Needless to say, the Boeing 787 Dreamliner Lithium-ion battery saga has reached a new highpoint. While LOT Polish Airlines’ announcement yesterday of a indefinite grounding of their current fleet-of-two until October, Airbus had previously stated on-record the possibility of their latest move, which most certainly is due to the meeting of time-based deadlines.
Any more delays on the A350 programme won’t bode well for Airbus.
On learning of the news, I asked FlightGlobal reporter David Kaminski-Morrow about how the aircraft will gain certification whilst still utilising Lithium-ion batteries for test flights. It seems that Airbus will retain the current configuration/set-up for initial flight-envelope testing, which doesn’t depend on battery type.
Shortly after, David’s article on the A350 battery type switch was published on FlightGlobal:
“Airbus is opting to switch back to nickel-cadmium batteries for its A350 as a risk-reduction strategy, but insists the change will not affect entry into service dates.
It will continue to equip its flight-test aircraft with lithium-ion batteries in order to preserve the schedule for maiden flight and initial envelope testing.
Flight-envelope tests are independent of the source of electrical power and Airbus is still aiming to have the first flight-test aircraft, MSN1, airborne in mid-year.
But Airbus will pursue a certification programme with nickel-cadmium batteries for production aircraft, the first of which are due to be delivered in the second half of 2014.”

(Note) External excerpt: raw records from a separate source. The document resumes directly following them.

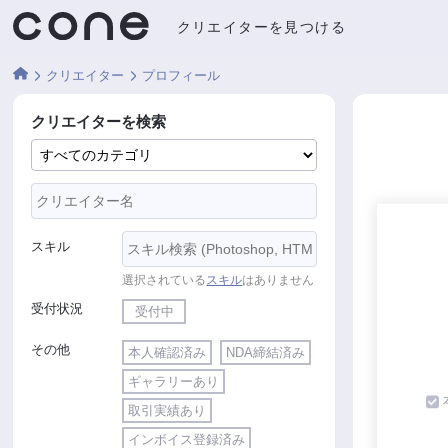
クリエイターを見つける
クリエイター
プロフィール
クリエイターを検索
スキル
選択されている
スキル
はありません
受付状況
受付中
その他
本人確認済み
NDA締結済み
ギャラリーあり
取引実績あり
インボイス登録済み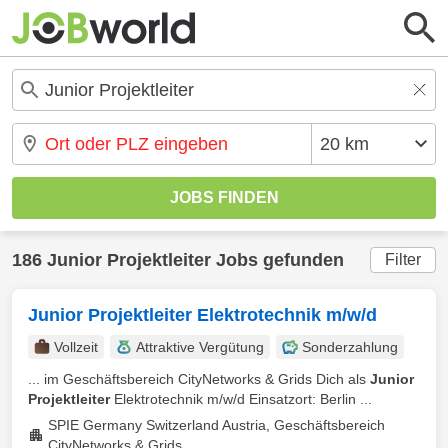
186 Junior Projektleiter Jobs gefunden
Filter
Junior Projektleiter Elektrotechnik m/w/d
Vollzeit
Attraktive Vergütung
Sonderzahlung
... im Geschäftsbereich CityNetworks & Grids Dich als
Junior
Projektleiter
Elektrotechnik m/w/d Einsatzort: Berlin ...
SPIE Germany Switzerland Austria, Geschäftsbereich
CityNetworks & Grids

Note the key phrases “risk-reduction strategy” and “not affect [EIS] dates” — this is pretty much bottom-line for Airbus at this point in time.
(And to those select individuals who firmly believes they’ve been in the industry long enough to hand down judgement on Airbus’s reluctance of not sharing their expertise, to resolve a situation in a time of crisis, your prematurity has earned you my disrespect.)